7. The worker verifies if the contract pay is hourly or salaried and:

(1) annualizes salaried contract pay; or

(2) converts hourly pay to a monthly amount, per OAC 340:50-7-46(a).

8. (a) The Beneficiary and Earnings Data Exchange System (BENDEX) provides verification of Social Security Administration (SSA) benefits and Medicare entitlement. To view, enter BEN space Social Security claim number. The worker may view BENDEX code information in Quest at "IMS: BENDEX Income Codes."

(1) When using BENDEX to verify SSA benefits, the worker drops any cents from the gross benefit amount in BENDEX Field B27 and uses only the whole dollar figure. For example, round $349.50 to $349.00. (2) When a person is dually entitled to receive SSA benefits under two claim numbers, the person may receive benefits under one or both claim numbers.

(2) When a person is dually entitled to receive Social Security benefits under two claim numbers, the person may receive benefits under one or both claim numbers.

(A) When the person receives a combined benefit, BENDEX displays two records for the person. Each record displays a D for dual entitlement in Field C21 and the cross referenced claim number in BENDEX Field B20.

(i) The worker counts the income displayed under the BENDEX record with a current pay (CP) payment status code in Field B20. The person receives the combined SSA benefit amount under this claim number.

(ii) The worker does not count the income displayed in the BENDEX record with the adjusted for dual entitlement (AD) in payment status code Field B20. The person does not receive income under this BENDEX record.

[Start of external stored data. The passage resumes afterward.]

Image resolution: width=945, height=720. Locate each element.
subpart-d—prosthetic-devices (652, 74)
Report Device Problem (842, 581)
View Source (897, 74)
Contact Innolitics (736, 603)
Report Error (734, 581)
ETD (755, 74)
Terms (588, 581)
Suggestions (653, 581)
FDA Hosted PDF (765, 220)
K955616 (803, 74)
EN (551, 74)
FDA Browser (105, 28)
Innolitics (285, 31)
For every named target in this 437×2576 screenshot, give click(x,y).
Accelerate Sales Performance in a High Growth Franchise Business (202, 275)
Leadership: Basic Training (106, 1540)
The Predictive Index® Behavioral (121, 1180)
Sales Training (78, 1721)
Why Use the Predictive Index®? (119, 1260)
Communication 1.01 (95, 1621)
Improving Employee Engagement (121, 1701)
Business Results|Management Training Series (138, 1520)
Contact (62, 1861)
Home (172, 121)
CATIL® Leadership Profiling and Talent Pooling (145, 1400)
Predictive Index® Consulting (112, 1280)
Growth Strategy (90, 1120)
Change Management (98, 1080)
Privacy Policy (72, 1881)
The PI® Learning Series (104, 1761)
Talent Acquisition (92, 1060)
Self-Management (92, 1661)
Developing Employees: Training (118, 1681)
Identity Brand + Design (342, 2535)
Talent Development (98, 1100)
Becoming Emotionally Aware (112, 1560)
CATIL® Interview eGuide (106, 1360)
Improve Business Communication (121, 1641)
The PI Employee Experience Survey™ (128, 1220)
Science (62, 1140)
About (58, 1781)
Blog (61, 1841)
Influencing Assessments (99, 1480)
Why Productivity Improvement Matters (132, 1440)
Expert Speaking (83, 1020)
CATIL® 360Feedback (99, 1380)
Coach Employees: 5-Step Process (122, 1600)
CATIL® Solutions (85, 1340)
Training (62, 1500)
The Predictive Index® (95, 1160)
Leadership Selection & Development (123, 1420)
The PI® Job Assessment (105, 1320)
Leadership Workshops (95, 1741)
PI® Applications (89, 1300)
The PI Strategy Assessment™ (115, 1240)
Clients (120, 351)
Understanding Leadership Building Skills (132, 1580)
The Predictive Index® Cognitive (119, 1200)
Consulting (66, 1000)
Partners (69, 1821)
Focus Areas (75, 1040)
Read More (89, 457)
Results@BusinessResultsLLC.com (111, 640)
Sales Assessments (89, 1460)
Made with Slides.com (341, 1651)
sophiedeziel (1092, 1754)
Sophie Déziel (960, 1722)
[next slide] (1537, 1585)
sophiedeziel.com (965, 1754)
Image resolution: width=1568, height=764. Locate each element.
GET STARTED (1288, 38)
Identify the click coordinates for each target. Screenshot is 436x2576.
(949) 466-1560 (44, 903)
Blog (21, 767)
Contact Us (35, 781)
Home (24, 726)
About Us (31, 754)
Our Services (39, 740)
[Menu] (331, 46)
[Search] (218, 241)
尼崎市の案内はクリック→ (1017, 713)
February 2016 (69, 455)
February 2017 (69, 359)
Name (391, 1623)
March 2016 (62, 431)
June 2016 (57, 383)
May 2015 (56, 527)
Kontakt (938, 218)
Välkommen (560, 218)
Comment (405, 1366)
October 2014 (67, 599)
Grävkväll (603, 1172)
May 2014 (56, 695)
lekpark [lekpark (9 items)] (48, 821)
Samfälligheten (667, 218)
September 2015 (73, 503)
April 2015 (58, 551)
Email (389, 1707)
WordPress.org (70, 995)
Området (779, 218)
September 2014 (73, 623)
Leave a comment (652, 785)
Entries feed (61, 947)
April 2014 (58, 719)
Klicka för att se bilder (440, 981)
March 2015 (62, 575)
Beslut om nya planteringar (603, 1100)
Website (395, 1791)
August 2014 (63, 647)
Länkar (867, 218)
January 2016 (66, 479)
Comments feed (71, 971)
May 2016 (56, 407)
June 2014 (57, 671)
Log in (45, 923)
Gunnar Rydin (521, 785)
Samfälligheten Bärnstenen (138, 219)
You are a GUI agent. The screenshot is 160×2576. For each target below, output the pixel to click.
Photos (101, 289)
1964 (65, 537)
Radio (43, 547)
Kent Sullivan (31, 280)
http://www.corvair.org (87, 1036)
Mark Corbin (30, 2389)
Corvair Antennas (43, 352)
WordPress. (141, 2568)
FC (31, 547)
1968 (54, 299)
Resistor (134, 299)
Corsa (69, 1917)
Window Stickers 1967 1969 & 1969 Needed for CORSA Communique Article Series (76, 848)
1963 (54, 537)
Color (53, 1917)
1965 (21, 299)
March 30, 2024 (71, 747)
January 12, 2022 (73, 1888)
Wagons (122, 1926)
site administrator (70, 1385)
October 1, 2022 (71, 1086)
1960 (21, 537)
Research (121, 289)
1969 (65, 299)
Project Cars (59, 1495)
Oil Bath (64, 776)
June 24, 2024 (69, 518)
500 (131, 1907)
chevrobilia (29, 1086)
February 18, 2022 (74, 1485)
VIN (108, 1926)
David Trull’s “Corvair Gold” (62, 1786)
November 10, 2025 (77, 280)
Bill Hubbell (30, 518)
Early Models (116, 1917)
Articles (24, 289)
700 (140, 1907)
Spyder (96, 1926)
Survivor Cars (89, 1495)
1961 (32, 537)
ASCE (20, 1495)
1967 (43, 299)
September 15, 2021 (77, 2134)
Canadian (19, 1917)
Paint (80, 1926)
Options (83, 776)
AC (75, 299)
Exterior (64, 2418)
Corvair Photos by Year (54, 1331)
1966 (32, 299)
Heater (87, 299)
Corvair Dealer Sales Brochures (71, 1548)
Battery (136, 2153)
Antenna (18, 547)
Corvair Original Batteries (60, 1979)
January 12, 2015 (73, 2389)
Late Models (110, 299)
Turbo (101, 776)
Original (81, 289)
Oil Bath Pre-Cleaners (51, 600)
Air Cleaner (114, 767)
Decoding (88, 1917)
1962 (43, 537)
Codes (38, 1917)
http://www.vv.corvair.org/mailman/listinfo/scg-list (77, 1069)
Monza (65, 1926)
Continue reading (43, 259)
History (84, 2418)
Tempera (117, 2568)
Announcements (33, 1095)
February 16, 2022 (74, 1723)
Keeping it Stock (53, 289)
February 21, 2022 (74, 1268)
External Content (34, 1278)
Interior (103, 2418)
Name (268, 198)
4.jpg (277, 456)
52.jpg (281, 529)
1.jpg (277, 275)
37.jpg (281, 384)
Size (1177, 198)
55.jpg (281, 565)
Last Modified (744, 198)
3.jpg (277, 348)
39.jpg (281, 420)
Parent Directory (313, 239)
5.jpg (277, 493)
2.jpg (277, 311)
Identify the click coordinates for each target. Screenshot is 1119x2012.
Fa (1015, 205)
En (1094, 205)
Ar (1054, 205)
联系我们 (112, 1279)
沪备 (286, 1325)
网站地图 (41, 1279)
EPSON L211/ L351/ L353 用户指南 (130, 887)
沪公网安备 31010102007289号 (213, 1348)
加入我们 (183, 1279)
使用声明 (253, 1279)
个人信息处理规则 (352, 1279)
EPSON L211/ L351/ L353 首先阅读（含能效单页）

(B) The SSA benefit issuance process may cause a $1 or $2 difference in the actual payment made to a person who receives combined benefits.

(C) When the person receives benefits under both claim numbers, each BENDEX record displays a CP in the payment status code Field B20. The worker adds the whole dollar figures in Field B20 and drops the cents to arrive at the person's SSA income. For example, when one record shows $202.51 and the other shows $361.23, the worker adds $202 to $361 to arrive at the person's countable income of $563.

(b) The SSI/State Data Exchange System (SDX) contains data for Supplemental Security Income (SSI) applicants and recipients viewed by entering SDX space and the person's Social Security number. When using SDX to verify SSI income, the worker rounds down the amount shown to the nearest dollar. For example, 1¢ to 49¢ is rounded down and 50¢ to 99¢ is rounded up. Refer to information in Quest regarding SDX at "How to Read SDX Screens, State Data Exchange (SDX) Payment Status Codes, State Data Exchange (SDX) Resource Codes, State Data Exchange (SDX) Miscellaneous Codes, and Resolving a SDX Discrepancy."